- El afluente más importante y emblemático se encuentra contaminado, por desechos que personas dejan tras su visita a Cahuaré
Ainer González / Diario de Chiapas
Envolturas de frituras, botes de refrescos, latas de cerveza, cajetillas de cigarro e inclusive pañales llenos de excremento, son algunos de los -tantos- desechos que se observan y se encuentran por el embarcadero fluvial de Cahuaré, uno de los principales lugares turísticos del pueblo mágico de Chiapa de Corzo.

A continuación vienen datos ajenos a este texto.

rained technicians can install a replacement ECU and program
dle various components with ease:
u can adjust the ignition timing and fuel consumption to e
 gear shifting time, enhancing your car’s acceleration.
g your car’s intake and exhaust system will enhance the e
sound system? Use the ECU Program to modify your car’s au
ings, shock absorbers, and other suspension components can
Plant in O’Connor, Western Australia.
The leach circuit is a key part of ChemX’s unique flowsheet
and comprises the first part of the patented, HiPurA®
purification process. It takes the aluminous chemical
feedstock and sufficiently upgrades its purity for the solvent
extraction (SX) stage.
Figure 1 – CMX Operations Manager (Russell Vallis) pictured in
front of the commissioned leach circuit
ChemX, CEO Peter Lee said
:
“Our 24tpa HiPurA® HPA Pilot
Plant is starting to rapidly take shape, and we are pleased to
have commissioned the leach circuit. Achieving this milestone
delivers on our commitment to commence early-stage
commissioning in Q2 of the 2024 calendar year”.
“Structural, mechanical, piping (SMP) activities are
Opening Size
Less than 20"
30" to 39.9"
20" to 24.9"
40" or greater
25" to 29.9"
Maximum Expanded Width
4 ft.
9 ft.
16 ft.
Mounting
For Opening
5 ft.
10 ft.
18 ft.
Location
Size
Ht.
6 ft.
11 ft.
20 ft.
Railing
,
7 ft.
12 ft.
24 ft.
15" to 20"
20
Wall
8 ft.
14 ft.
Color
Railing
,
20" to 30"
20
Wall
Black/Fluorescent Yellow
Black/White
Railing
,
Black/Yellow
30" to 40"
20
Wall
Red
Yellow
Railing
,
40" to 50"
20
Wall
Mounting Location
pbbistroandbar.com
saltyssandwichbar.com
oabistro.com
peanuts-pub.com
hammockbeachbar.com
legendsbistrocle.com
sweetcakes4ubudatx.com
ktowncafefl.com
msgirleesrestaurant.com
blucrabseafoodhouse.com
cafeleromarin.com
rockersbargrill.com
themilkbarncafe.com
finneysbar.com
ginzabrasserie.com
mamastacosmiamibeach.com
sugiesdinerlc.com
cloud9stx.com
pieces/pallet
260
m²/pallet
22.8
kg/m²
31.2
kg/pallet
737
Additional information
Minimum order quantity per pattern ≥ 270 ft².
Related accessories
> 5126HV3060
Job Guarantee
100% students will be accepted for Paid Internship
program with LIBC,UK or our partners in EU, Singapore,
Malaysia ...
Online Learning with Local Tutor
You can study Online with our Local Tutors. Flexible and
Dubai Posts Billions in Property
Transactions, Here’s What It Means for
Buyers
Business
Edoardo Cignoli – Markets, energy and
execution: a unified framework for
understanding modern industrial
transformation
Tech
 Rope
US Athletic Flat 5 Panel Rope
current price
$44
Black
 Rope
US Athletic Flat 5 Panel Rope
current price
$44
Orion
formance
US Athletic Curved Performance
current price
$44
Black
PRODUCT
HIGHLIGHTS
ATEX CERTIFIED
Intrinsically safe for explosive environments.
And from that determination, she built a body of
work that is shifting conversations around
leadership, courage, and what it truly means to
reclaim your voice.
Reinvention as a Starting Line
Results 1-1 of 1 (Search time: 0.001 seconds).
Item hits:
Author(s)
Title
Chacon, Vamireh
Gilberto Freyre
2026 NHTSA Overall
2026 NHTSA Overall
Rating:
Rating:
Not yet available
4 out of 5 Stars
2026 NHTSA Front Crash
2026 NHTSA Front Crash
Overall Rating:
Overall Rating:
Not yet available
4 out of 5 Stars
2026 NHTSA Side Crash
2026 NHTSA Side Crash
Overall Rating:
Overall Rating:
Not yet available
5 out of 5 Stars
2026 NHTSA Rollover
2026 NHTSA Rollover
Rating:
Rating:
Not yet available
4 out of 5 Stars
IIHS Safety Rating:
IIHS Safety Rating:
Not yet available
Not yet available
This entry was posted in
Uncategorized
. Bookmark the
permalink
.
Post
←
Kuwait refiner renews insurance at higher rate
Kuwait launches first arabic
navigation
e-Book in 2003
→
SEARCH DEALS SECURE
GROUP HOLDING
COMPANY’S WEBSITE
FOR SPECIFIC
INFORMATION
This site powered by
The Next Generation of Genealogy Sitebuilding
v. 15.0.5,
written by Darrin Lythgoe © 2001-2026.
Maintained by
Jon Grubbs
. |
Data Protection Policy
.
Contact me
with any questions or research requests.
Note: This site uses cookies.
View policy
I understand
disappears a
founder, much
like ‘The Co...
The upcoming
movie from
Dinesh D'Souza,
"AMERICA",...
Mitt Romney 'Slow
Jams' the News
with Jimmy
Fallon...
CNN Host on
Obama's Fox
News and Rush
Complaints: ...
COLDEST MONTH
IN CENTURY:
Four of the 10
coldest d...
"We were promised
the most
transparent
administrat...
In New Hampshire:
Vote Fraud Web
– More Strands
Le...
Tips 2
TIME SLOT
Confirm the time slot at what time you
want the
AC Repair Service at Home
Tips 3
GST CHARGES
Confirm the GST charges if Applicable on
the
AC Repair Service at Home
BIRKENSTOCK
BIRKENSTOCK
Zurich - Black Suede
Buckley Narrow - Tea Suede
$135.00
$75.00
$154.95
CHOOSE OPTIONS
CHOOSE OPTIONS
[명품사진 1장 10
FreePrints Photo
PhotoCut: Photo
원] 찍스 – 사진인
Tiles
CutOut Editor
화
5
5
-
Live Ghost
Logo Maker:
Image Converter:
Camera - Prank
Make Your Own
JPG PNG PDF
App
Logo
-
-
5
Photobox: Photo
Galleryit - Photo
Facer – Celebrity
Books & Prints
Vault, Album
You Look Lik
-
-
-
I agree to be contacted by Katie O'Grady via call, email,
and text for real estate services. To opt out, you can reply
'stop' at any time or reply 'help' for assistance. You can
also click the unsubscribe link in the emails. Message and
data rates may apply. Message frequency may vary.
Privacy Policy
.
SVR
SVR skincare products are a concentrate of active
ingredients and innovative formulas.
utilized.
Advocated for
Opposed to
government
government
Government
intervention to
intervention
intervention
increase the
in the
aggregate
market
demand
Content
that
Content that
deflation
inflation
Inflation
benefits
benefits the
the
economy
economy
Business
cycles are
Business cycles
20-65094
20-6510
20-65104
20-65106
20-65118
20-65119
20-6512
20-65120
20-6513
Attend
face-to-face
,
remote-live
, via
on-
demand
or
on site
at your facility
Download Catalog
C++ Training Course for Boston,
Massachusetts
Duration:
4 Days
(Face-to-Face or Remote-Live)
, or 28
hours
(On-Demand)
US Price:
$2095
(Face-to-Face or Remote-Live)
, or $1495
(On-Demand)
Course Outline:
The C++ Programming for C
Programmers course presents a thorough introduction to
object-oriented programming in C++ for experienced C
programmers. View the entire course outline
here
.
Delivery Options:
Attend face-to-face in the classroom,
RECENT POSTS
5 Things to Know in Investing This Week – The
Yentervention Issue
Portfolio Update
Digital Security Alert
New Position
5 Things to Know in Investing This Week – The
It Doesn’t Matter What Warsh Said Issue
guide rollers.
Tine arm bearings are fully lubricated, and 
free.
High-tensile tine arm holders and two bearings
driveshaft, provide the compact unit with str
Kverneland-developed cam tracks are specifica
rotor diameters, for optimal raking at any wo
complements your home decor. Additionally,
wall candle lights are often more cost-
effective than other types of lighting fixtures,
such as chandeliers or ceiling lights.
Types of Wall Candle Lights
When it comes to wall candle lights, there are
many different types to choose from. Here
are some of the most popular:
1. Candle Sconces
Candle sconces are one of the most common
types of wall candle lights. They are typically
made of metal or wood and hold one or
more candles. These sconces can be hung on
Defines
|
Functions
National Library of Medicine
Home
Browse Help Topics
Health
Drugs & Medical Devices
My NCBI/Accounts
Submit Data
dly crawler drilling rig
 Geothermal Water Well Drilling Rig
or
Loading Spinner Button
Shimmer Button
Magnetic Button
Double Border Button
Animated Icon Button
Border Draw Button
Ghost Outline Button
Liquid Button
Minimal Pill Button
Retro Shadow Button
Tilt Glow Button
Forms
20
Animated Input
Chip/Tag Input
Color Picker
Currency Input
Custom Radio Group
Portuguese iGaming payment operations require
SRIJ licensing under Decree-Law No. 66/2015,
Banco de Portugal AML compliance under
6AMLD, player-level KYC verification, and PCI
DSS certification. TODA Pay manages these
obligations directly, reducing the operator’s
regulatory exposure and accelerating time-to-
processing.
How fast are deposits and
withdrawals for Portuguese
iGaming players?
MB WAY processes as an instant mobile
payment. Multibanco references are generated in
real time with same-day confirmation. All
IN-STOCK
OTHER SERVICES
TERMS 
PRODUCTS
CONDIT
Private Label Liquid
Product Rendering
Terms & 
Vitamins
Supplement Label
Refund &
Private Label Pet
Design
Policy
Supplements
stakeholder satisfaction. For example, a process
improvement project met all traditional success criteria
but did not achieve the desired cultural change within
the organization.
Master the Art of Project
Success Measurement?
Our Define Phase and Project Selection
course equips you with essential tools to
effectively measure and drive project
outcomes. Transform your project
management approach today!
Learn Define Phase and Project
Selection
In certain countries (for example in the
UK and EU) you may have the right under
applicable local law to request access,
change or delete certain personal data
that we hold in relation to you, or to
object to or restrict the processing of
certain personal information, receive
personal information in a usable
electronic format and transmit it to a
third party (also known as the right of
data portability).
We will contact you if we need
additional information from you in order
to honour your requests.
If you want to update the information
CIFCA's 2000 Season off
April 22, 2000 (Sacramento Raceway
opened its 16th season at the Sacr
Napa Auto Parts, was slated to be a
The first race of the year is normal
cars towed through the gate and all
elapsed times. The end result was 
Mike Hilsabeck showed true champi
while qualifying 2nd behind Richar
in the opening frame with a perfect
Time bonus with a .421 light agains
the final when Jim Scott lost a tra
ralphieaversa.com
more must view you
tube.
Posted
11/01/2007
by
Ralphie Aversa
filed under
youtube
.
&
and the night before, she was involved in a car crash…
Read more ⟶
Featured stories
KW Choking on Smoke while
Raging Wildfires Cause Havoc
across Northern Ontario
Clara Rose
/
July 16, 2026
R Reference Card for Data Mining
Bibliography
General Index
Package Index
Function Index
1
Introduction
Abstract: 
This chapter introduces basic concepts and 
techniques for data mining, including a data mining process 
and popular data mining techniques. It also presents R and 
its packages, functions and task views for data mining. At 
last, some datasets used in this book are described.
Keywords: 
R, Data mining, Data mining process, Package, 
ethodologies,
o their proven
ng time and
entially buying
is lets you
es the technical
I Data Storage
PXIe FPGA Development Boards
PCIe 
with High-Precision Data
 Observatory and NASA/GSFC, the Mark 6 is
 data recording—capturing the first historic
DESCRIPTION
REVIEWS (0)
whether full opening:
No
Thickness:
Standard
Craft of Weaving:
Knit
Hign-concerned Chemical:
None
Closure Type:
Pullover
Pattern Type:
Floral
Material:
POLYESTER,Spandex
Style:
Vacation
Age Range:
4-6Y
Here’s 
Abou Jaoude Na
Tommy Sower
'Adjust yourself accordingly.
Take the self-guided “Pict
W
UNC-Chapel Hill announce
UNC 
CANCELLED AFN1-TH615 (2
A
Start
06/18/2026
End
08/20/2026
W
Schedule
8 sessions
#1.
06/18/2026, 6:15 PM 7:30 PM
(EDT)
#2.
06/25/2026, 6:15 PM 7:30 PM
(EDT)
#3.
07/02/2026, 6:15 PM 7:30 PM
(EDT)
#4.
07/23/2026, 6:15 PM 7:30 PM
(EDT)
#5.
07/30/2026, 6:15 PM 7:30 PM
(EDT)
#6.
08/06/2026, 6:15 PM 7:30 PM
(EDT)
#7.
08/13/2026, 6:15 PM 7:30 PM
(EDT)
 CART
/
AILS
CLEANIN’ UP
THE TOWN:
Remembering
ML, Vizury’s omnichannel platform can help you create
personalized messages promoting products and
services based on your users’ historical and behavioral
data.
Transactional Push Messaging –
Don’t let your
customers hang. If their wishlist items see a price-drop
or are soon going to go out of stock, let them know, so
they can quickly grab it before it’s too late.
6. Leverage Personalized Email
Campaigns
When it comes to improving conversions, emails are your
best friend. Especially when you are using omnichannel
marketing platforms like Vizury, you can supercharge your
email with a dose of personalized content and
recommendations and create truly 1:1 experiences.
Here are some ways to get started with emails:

Además de los contaminantes naturales (como troncos, hojas) que arrastra y sumerge el agua del río Grijalva, habitantes y turistas dieron a conocer que, el afluente más importante y emblemático del estado de Chiapas se encuentra contaminado, por desechos que personas dejan tras su visita; problema de salud que es más notorio en el primer embalse chiapacorceño de Cahuaré.
Antonio Chávez, habitante del municipio de Chiapa de Corzo, dio a conocer que en los últimos años, el río Grijalva, ha sido sujeto a su extinción, toda vez que quienes habitan y visitan la zona y las riberas chiapacorceñas se han empeñado a contaminar el agua, como el suelo, con el “abandono” de desechos sólidos y líquidos.
El ciudadano del pueblo mágico manifestó que, la contaminación dentro y fuera del afluente es un tema delicado y grave, toda vez que son miles de litros de aguas negras de los drenaje de las viviendas, restaurantes y grandes empresas, las que desembocan clandestinamente a las orillas del río, que aunado a las toneladas de basura que se encuentran en los márgenes, dan a comprender que es un lugar donde se puede llegar a contaminar.
Este problema, sostuvo que es mayormente notorio en el embarcadero fluvial de Cahuaré, que se ubica debajo del puente Belisario Domínguez, el cual comunica y conecta a los municipios de Chiapa de Corzo y Tuxtla Gutiérrez.
“Aquí estamos viendo también un riachuelillo que está muy contaminado, yo me acuerdo que hace muchos años yo pasaba por acá y estaba limpio, bonito. Y ahora véalo usted. Todo contaminado por la gente puerca”, sostuvo.